CNA Staff, Sep 18, 2020 / 03:30 am (CNA).- Poland’s bishops have intervened in a debate over whether their country should withdraw from a European treaty on preventing violence against women.
In a statement issued Sept. 17, the bishops reiterated their opposition to the Istanbul Convention, an initiative seeking to create a pan-European legal framework to protect women against violence, on the grounds that it “introduces elements of gender ideology.”
“We welcome the emergence of a social legislative initiative to terminate the Istanbul Convention and replace it with the International Convention on the Rights of the Family, and we encourage support for this action,” they said, according to an English translation provided by the Polish Bishops’ Conference.
The “Convention on preventing and combating violence against women and domestic violence” was launched in 2011 by the Council of Europe, a human rights organization founded in 1949 with 47 member states.

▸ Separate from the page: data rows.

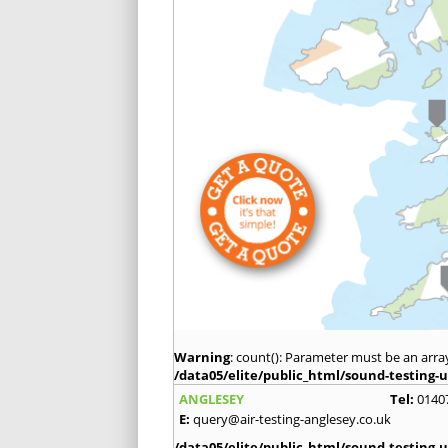
Warning
: count(): Parameter must be an arra
/data05/elite/public_html/sound-testing-u
ANGLESEY
Tel:
0140
E:
query@air-testing-anglesey.co.uk
/data05/elite/public_html/sound-testing-u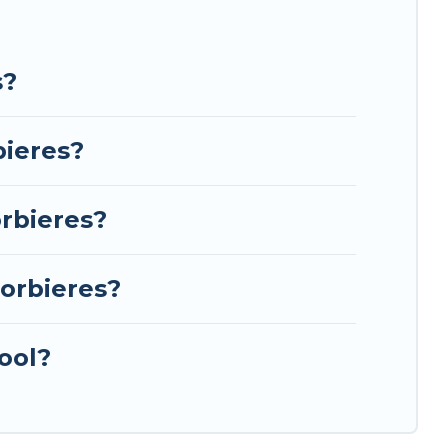
s?
bieres?
rbieres?
orbieres?
ool?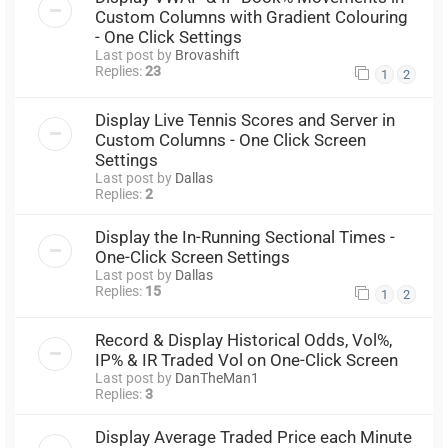
Custom Columns with Gradient Colouring
- One Click Settings
Last post by
Brovashift
Replies:
23
1
2
Display Live Tennis Scores and Server in
Custom Columns - One Click Screen
Settings
Last post by
Dallas
Replies:
2
Display the In-Running Sectional Times -
One-Click Screen Settings
Last post by
Dallas
Replies:
15
1
2
Record & Display Historical Odds, Vol%,
IP% & IR Traded Vol on One-Click Screen
Last post by
DanTheMan1
Replies:
3
Display Average Traded Price each Minute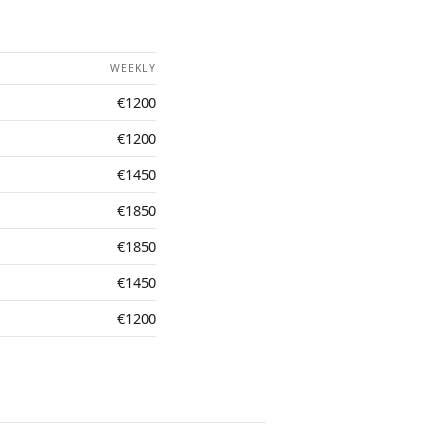
WEEKLY
€1200
€1200
€1450
€1850
€1850
€1450
€1200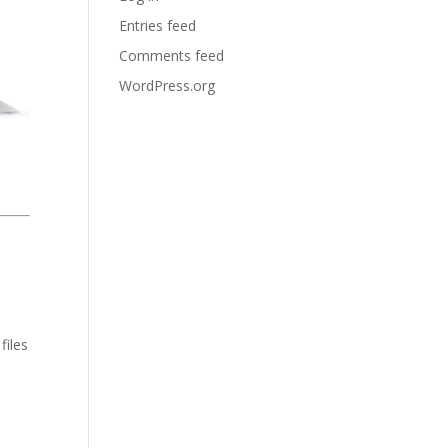
Entries feed
Comments feed
WordPress.org
files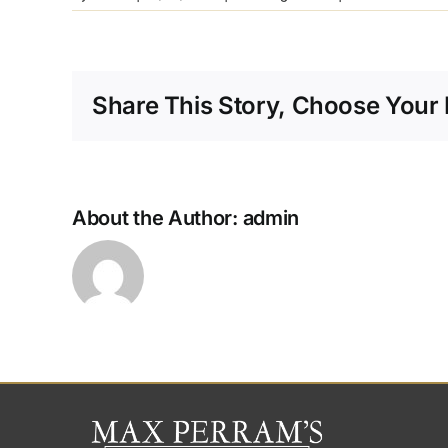
s
I
p
Share This Story, Choose Your 
p
f
About the Author:
admin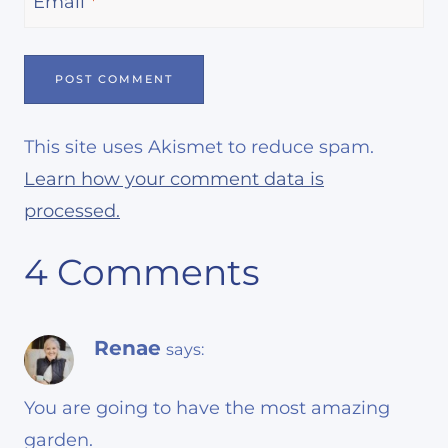
Email
*
This site uses Akismet to reduce spam.
Learn how your comment data is
processed.
4 Comments
Renae
says:
You are going to have the most amazing
garden.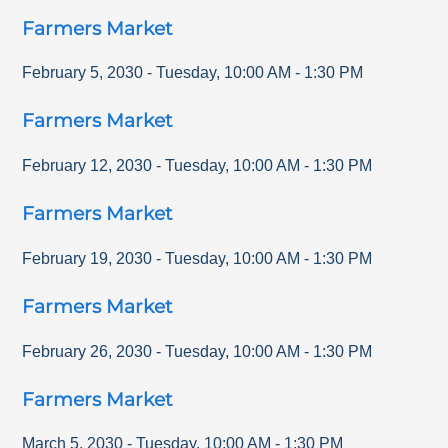
Farmers Market
February 5, 2030
-
Tuesday
,
10:00 AM
-
1:30 PM
Farmers Market
February 12, 2030
-
Tuesday
,
10:00 AM
-
1:30 PM
Farmers Market
February 19, 2030
-
Tuesday
,
10:00 AM
-
1:30 PM
Farmers Market
February 26, 2030
-
Tuesday
,
10:00 AM
-
1:30 PM
Farmers Market
March 5, 2030
-
Tuesday
,
10:00 AM
-
1:30 PM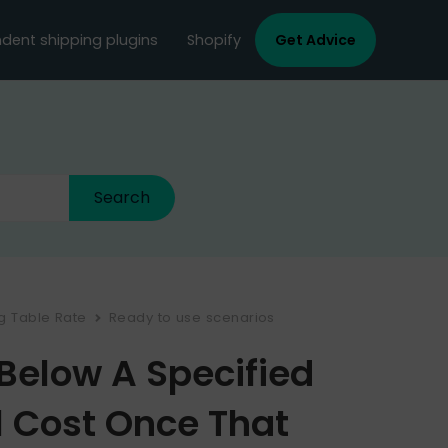
dent shipping plugins
Shopify
Get Advice
ng Table Rate
Ready to use scenarios
Below A Specified
l Cost Once That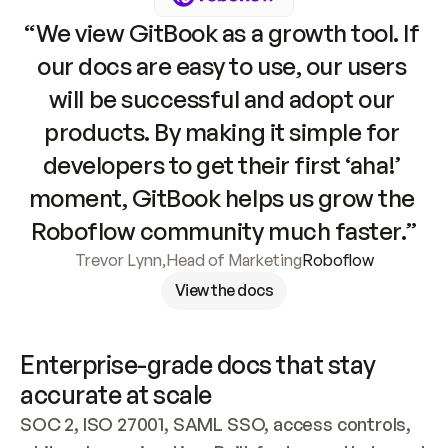
“We view GitBook as a growth tool. If 
our docs are easy to use, our users 
will be successful and adopt our 
products. By making it simple for 
developers to get their first ‘aha!’ 
moment, GitBook helps us grow the 
Roboflow community much faster.”
Trevor Lynn
,
Head of Marketing
Roboflow
View the docs
Enterprise-grade docs that stay 
accurate at scale
SOC 2, ISO 27001, SAML SSO, access controls, 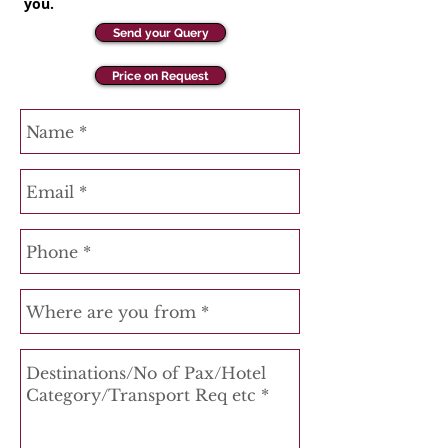
you.
Send your Query
Price on Request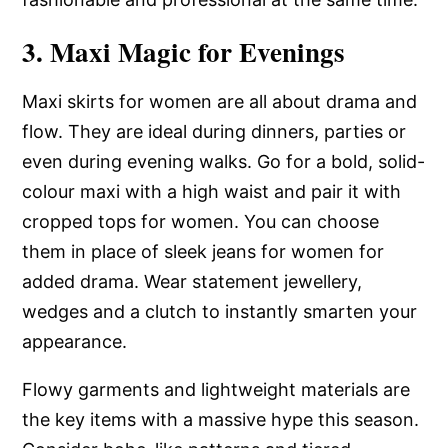
3. Maxi Magic for Evenings
Maxi skirts for women are all about drama and
flow. They are ideal during dinners, parties or
even during evening walks. Go for a bold, solid-
colour maxi with a high waist and pair it with
cropped tops for women. You can choose
them in place of sleek jeans for women for
added drama. Wear statement jewellery,
wedges and a clutch to instantly smarten your
appearance.
Flowy garments and lightweight materials are
the key items with a massive hype this season.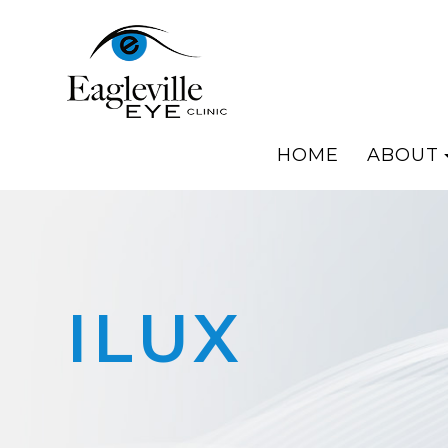
HOME
ABOUT
ILUX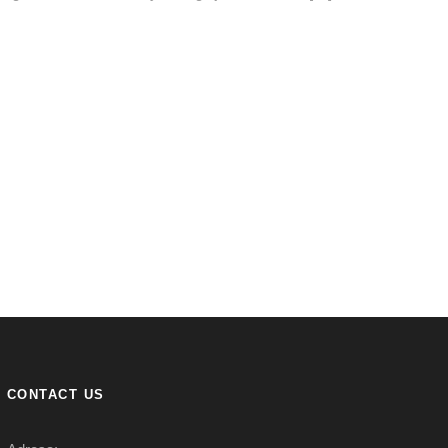
CONTACT US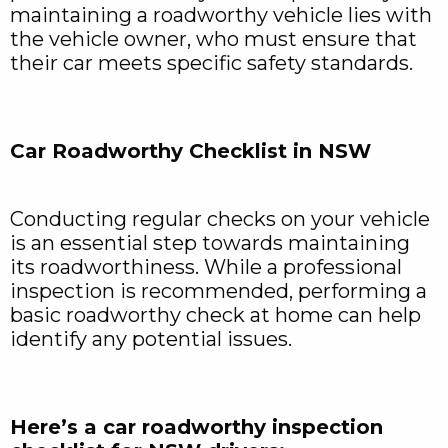
maintaining a roadworthy vehicle lies with
the vehicle owner, who must ensure that
their car meets specific safety standards.
Car Roadworthy Checklist in NSW
Conducting regular checks on your vehicle
is an essential step towards maintaining
its roadworthiness. While a professional
inspection is recommended, performing a
basic roadworthy check at home can help
identify any potential issues.
Here’s a car roadworthy inspection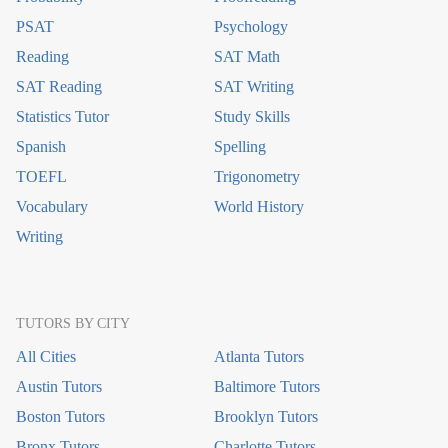
PSAT
Psychology
Reading
SAT Math
SAT Reading
SAT Writing
Statistics Tutor
Study Skills
Spanish
Spelling
TOEFL
Trigonometry
Vocabulary
World History
Writing
TUTORS BY CITY
All Cities
Atlanta Tutors
Austin Tutors
Baltimore Tutors
Boston Tutors
Brooklyn Tutors
Bronx Tutors
Charlotte Tutors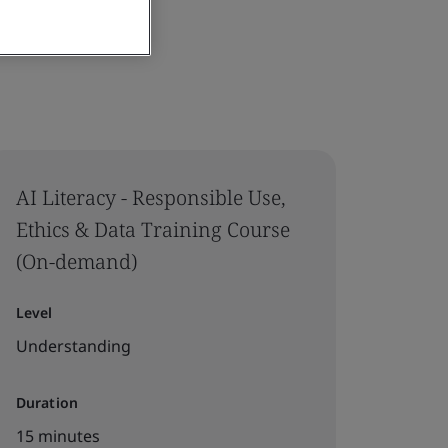
AI Literacy - Responsible Use,
Ethics & Data Training Course
(On-demand)
Level
Understanding
Duration
15 minutes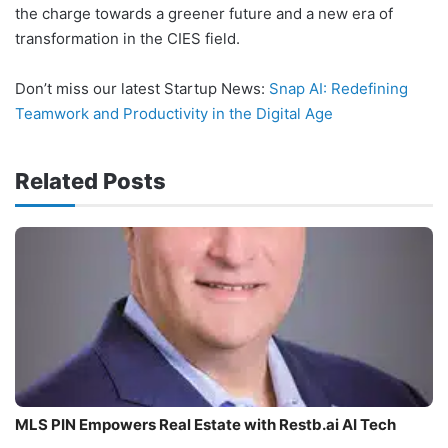
the charge towards a greener future and a new era of
transformation in the CIES field.
Don’t miss our latest Startup News:
Snap AI: Redefining
Teamwork and Productivity in the Digital Age
Related Posts
MLS PIN Empowers Real Estate with Restb.ai AI Tech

President Bronisław Komorowski, associated with the Civic Platform party, ratified the convention on behalf of Poland in 2015. But in July this year Poland’s Justice Minister Zbigniew Ziobro said that he would seek to withdraw from the treaty, prompting demonstrations in the capital, Warsaw.
Shortly afterwards, Prime Minister Mateusz Morawiecki, a member of the Law and Justice party, announced that he had asked the country’s Constitutional Tribunal to declare whether the Istanbul Convention is compatible with the Constitution of Poland.
In their statement, the bishops noted that the bishops of Central Europe had reached a consensus on rejecting the convention in 2018.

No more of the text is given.